What the task requires ->
Set down the whole listing below exactly, without pictures.

Data in this exercise ->
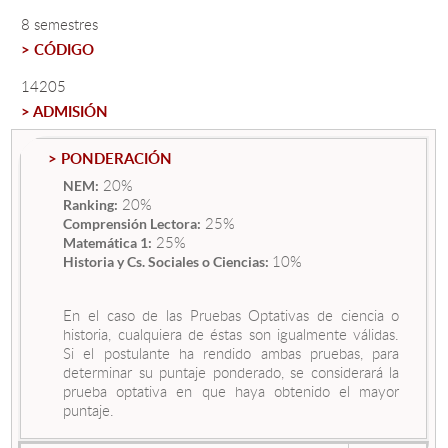
8 semestres
> CÓDIGO
Estudiantes
14205
Académicos
> ADMISIÓN
Funcionarios
> PONDERACIÓN
Alumni
20%
NEM:
20%
Ranking:
25%
Comprensión Lectora:
25%
Matemática 1:
English
10%
Historia y Cs. Sociales o Ciencias:
En el caso de las Pruebas Optativas de ciencia o
historia, cualquiera de éstas son igualmente válidas.
Si el postulante ha rendido ambas pruebas, para
determinar su puntaje ponderado, se considerará la
prueba optativa en que haya obtenido el mayor
puntaje.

Your solution ->
8 semestres
> CÓDIGO
Estudiantes
14205
Académicos
> ADMISIÓN
Funcionarios
> PONDERACIÓN
Alumni
20%
NEM:
20%
Ranking:
25%
Comprensión Lectora:
25%
Matemática 1:
English
10%
Historia y Cs. Sociales o Ciencias:
En el caso de las Pruebas Optativas de ciencia o
historia, cualquiera de éstas son igualmente válidas.
Si el postulante ha rendido ambas pruebas, para
determinar su puntaje ponderado, se considerará la
prueba optativa en que haya obtenido el mayor
puntaje.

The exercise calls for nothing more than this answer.